Professors Raymond Pederson and Christopher McIntosh, Physiology Department, University of British Columbia – collaborators and scientific advisors to probiodrug research GmbH, Halle (Saale), Germany
Vancouver, Canada // Halle (Saale), Germany //
The Pederson/McIntosh laboratories have been engaged in the study of mechanisms involved in the control of insulin release; particularly the roles played by the gut hormones Glucose-dependent Insulinotropic Polypeptide (GIP) and Glucagon-like Peptide 1 (GLP-1). These hormones are known as incretins. Using a variety of experimental techniques ranging from the whole animal to studies at the molecular level, the action of incretins on insulin secretion and the regulation of blood sugar levels has been investigated in health and disease states of obesity and diabetes.
The mechanism of action of GIP and GLP-1 on the pancreatic insulin-secreting cell is studied with insulin secretory models ranging from isolated beta cells to the intact animal. These actions are being further defined at the molecular level by studying hormone interaction with, and activation of, cloned incretin receptors.
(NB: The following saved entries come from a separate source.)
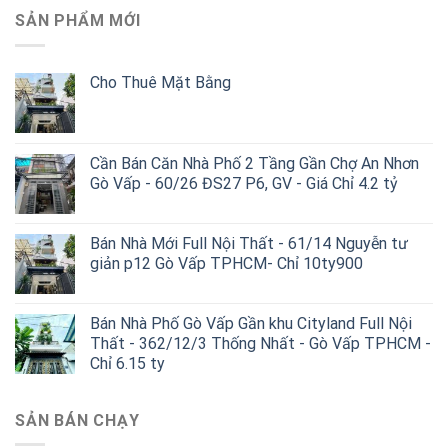
SẢN PHẨM MỚI
Cho Thuê Mặt Bằng
Cần Bán Căn Nhà Phố 2 Tầng Gần Chợ An Nhơn
Gò Vấp - 60/26 ĐS27 P6, GV - Giá Chỉ 4.2 tỷ
Bán Nhà Mới Full Nội Thất - 61/14 Nguyễn tư
giản p12 Gò Vấp TPHCM- Chỉ 10ty900
Bán Nhà Phố Gò Vấp Gần khu Cityland Full Nội
Thất - 362/12/3 Thống Nhất - Gò Vấp TPHCM -
Chỉ 6.15 ty
SẢN BÁN CHẠY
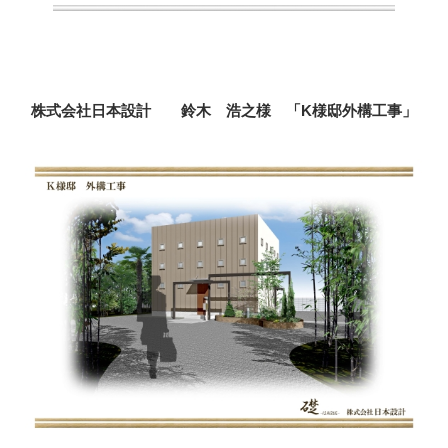
株式会社日本設計 鈴木 浩之様 「K様邸外構工事」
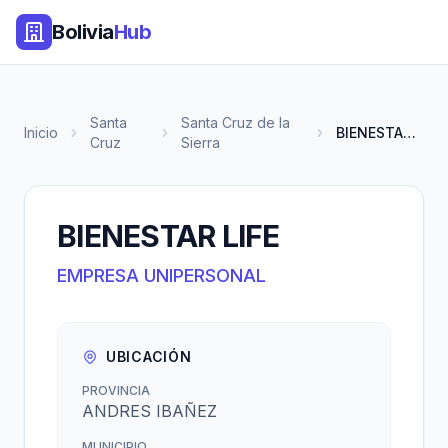
Bolivia
Hub
Santa
Santa Cruz de la
Inicio
BIENESTAR LIFE
Cruz
Sierra
BIENESTAR LIFE
EMPRESA UNIPERSONAL
UBICACIÓN
PROVINCIA
ANDRES IBAÑEZ
MUNICIPIO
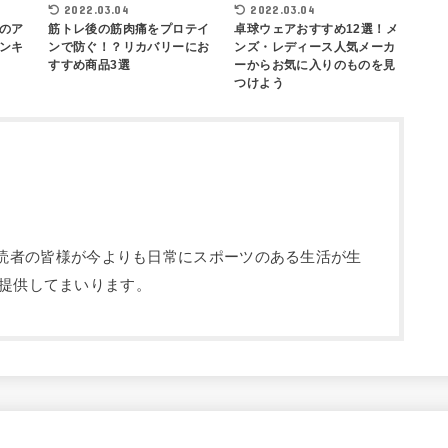
2022.03.04
2022.03.04
のア
筋トレ後の筋肉痛をプロテイ
卓球ウェアおすすめ12選！メ
ンキ
ンで防ぐ！？リカバリーにお
ンズ・レディース人気メーカ
すすめ商品3選
ーからお気に入りのものを見
つけよう
部です。読者の皆様が今よりも日常にスポーツのある生活が生
提供してまいります。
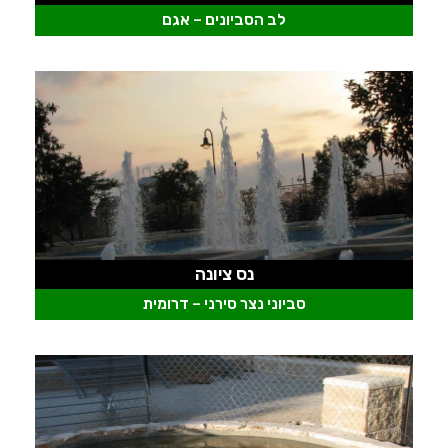
לב הסביונים – אגם
נס ציונה
סביוני נצר סירני – דרומית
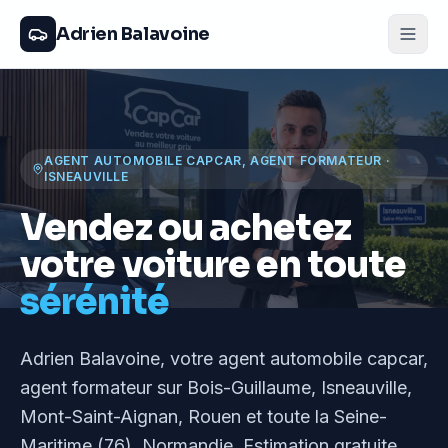
Adrien Balavoine
AGENT AUTOMOBILE CAPCAR, AGENT FORMATEUR
·
ISNEAUVILLE
Vendez ou achetez
votre voiture en toute
sérénité
Adrien Balavoine
, votre agent automobile capcar,
agent formateur
sur Bois-Guillaume, Isneauville,
Mont-Saint-Aignan, Rouen et toute la Seine-
Maritime (76), Normandie
. Estimation gratuite,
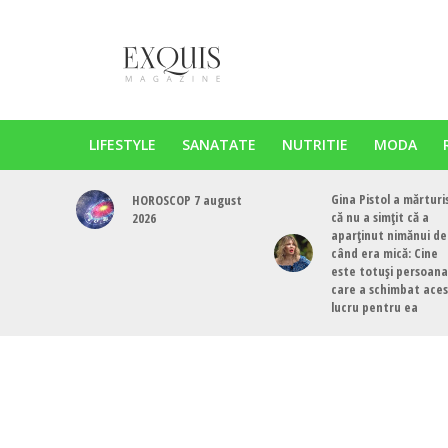
LIFESTYLE
SANATATE
NUTRITIE
MODA
Gina Pistol a mărturi
HOROSCOP 7 august
că nu a simțit că a
2026
aparținut nimănui de
când era mică: Cine
este totuși persoana
care a schimbat ace
lucru pentru ea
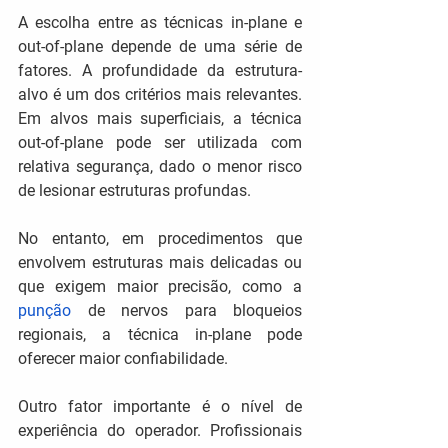
A escolha entre as técnicas in-plane e 
out-of-plane depende de uma série de 
fatores. A profundidade da estrutura-
alvo é um dos critérios mais relevantes. 
Em alvos mais superficiais, a técnica 
out-of-plane pode ser utilizada com 
relativa segurança, dado o menor risco 
de lesionar estruturas profundas.
No entanto, em procedimentos que 
envolvem estruturas mais delicadas ou 
que exigem maior precisão, como a 
punção
 de nervos para bloqueios 
regionais, a técnica in-plane pode 
oferecer maior confiabilidade.
Outro fator importante é o nível de 
experiência do operador. Profissionais 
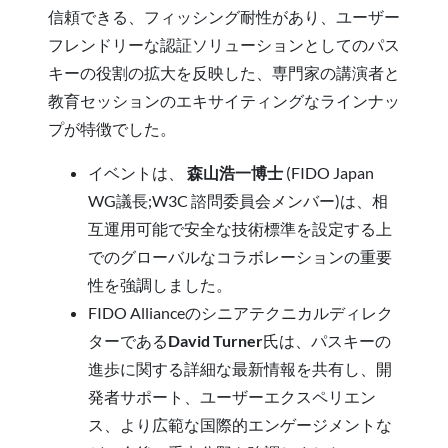
信頼できる、フィッシング耐性があり、ユーザー
フレンドリーな認証ソリューションとしてのパス
キーの役割の拡大を反映した、専門家の講演者と
教育セッションのエキサイティングなラインナッ
プが特徴でした。
イベントは、
森山浩一博士
(FIDO Japan
WG議長;W3C 諮問委員会メンバー)は、相
互運用可能で安全な技術標準を設定する上
でのグローバルなコラボレーションの重要
性を強調しました。
FIDO Allianceのシニアテクニカルディレク
ターである
David Turner
氏は、パスキーの
進歩に関する詳細な最新情報を共有し、開
発者サポート、ユーザーエクスペリエン
ス、より広範な国際的エンゲージメントな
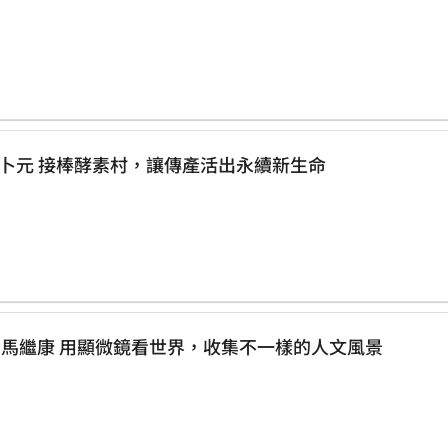
海底的蛟龍，陸上的快馬 ESG模範生 鄭卜元 接棒酵素村，讓傳產活出永續新生命
投入世界遺產深度旅遊25年 旅遊夢想家 馬繼康 用顯微鏡看世界，收集不一樣的人文風景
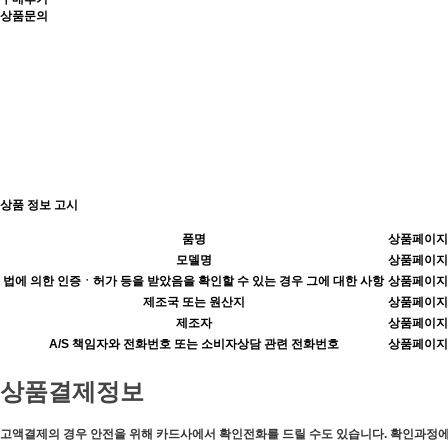
상품문의
상품 정보 고시
품명
상품페이지
모델명
상품페이지
법에 의한 인증ㆍ허가 등을 받았음을 확인할 수 있는 경우 그에 대한 사항
상품페이지
제조국 또는 원산지
상품페이지
제조자
상품페이지
A/S 책임자와 전화번호 또는 소비자상담 관련 전화번호
상품페이지
상품결제정보
고액결제의 경우 안전을 위해 카드사에서 확인전화를 드릴 수도 있습니다. 확인과정에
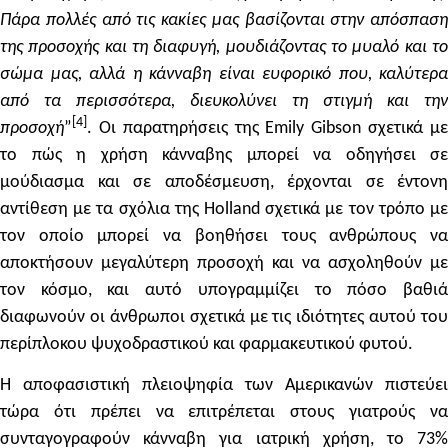
Πάρα πολλές από τις κακίες μας βασίζονται στην απόσπαση
της προσοχής και τη διαφυγή, μουδιάζοντας το μυαλό και το
σώμα μας, αλλά η κάνναβη είναι
ευφορικό
που, καλύτερα
από τα περισσότερα, διευκολύνει τη στιγμή και την
[
4
]
προσοχή
”
. Οι παρατηρήσεις της Emily Gibson σχετικά με
το πώς η χρήση κάνναβης μπορεί να οδηγήσει σε
μούδιασμα και σε αποδέσμευση, έρχονται σε έντονη
αντίθεση με τα σχόλια της Holland σχετικά με τον τρόπο με
τον οποίο μπορεί να βοηθήσει τους ανθρώπους να
αποκτήσουν μεγαλύτερη προσοχή και να ασχοληθούν με
τον κόσμο, και αυτό υπογραμμίζει το πόσο βαθιά
διαφωνούν οι άνθρωποι σχετικά με τις ιδιότητες αυτού του
περίπλοκου ψυχοδραστικού και φαρμακευτικού φυτού.
Η αποφασιστική πλειοψηφία των Αμερικανών πιστεύει
τώρα ότι πρέπει να επιτρέπεται στους γιατρούς να
συνταγογραφούν κάνναβη για ιατρική χρήση, το 73%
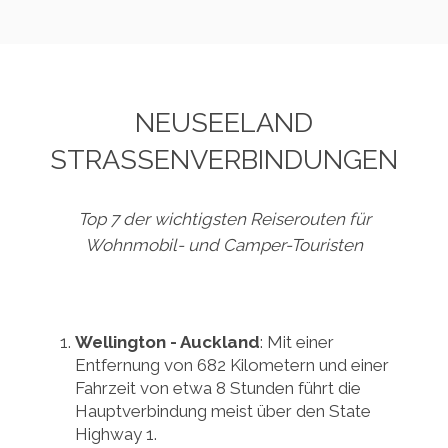
NEUSEELAND
STRASSENVERBINDUNGEN
Top 7 der wichtigsten Reiserouten für
Wohnmobil- und Camper-Touristen
Wellington - Auckland
: Mit einer
Entfernung von 682 Kilometern und einer
Fahrzeit von etwa 8 Stunden führt die
Hauptverbindung meist über den State
Highway 1.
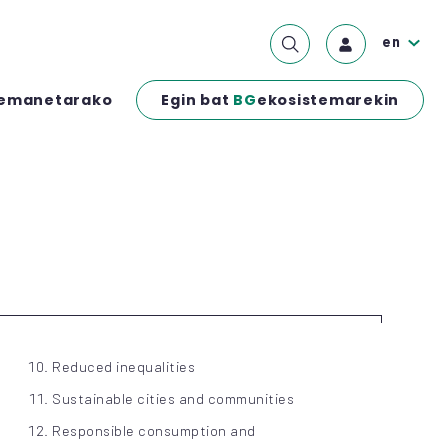
en
Egin bat
BG
ekosistemarekin
emanetarako
Reduced inequalities
Sustainable cities and communities
Responsible consumption and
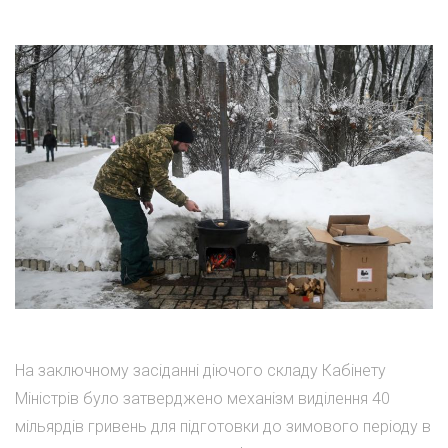
На заключному засіданні діючого складу Кабінету
Міністрів було затверджено механізм виділення 40
мільярдів гривень для підготовки до зимового періоду в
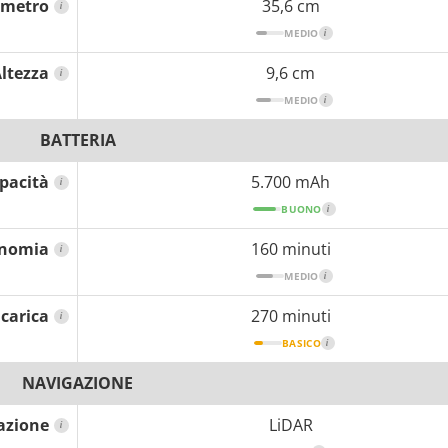
ametro
35,6 cm
i
MEDIO
i
ltezza
9,6 cm
i
MEDIO
i
BATTERIA
pacità
5.700 mAh
i
BUONO
i
nomia
160 minuti
i
MEDIO
i
icarica
270 minuti
i
BASICO
i
NAVIGAZIONE
azione
LiDAR
i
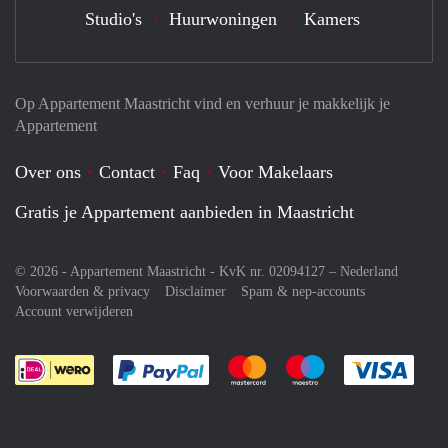
Studio's
Huurwoningen
Kamers
Op Appartement Maastricht vind en verhuur je makkelijk je
Appartement
Over ons
Contact
Faq
Voor Makelaars
Gratis je Appartement aanbieden in Maastricht
© 2026 - Appartement Maastricht - KvK nr. 02094127 –
Nederland
Voorwaarden & privacy
Disclaimer
Spam & nep-accounts
Account verwijderen
Je rekent gemakkelijk af met Paypal
Je rekent gemakkelijk af met M
Je rekent gemakkelij
Je re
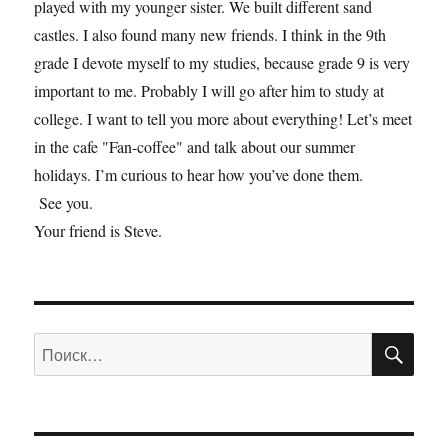
played with my younger sister. We built different sand
castles. I also found many new friends. I think in the 9th
grade I devote myself to my studies, because grade 9 is very
important to me. Probably I will go after him to study at
college. I want to tell you more about everything! Let’s meet
in the cafe "Fan-coffee" and talk about our summer
holidays. I’m curious to hear how you’ve done them.
See you.
Your friend is Steve.
ПО
Искать:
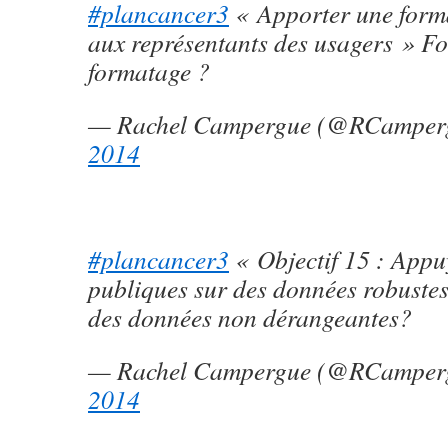
#plancancer3
« Apporter une forma
aux représentants des usagers » F
formatage ?
— Rachel Campergue (@RCamper
2014
#plancancer3
« Objectif 15 : Appuy
publiques sur des données robustes
des données non dérangeantes?
— Rachel Campergue (@RCamper
2014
This work has the potential for establishing the way in which GIP and GLP-1 molecules activate the insulin secreting cell in health and disease. Another aspect of the work on incretin actions focuses on the metabolism/inactivation of GIP and the related incretin GLP-1 in the circulation. These hormones are rapidly metabolized by the circulating enzyme dipeptidyl peptidase IV (DP IV).
Pederson and McIntosh established collaborative links with Hans-Ulrich Demuth, Halle, Germany in 1995 to study the physiological consequences of blocking the actions of DP IV with specific inhibitors in order to increase the circulating half life and glucose-lowering potency of both incretins. This proved to be a fruitful collaboration as the laboratory in Halle (Saale), Germany, was, and is recognized as one of the world’s leaders in the study of the biochemistry of protein degrading enzymes with particular reference to the development of specific inhibitors of the prolyl oligopeptidase enzyme family. It was established that specific DP IV inhibitors were effective in inhibiting circulating levels of DP IV in experimental animals and, as a consequence, enhanced the insulin-releasing and glucose-lowering actions of incretins released after food stimulation. Subsequently, it was demonstrated that orally administered DP IV-inhibiting drugs had a marked glucose lowering action in an animal model of Type II (maturity onset) diabetes (the most prevalent form of diabetes).
This work has generated a great deal of interest among researchers, highlighting DP IV inhibitory drugs as potential therapeutic agents in the treatment of diseases characterized by high blood sugar (hyperglycemia) e.g. obesity and Type II diabetes. Recently, the collaborative research with probiodrug GmbH (co-founded by Drs. Demuth and Glund) has focused on one DP IV inhibitor, P32/98. These efforts resulted a number of common publications and patent applications since 1996.
The collaborative work of the Vancouver laboratories with the scientists at probiodrug GmbH will continue to elucidate the details of events that occur subsequent to DP IV inhibition in the body, e.g. effects of long term treatment with P32/98 on insulin secretion and blood sugar levels, the time course of the incretin-sparing effects of DP IV inhibition, and the minimum effective doses of P32/98 required to lower blood glucose levels in hyperglycemic states. R.A. Pederson and C.H.S. McIntosh advice probiodrug GmbH during preclinical and clinical studies of P32/98 and related developments.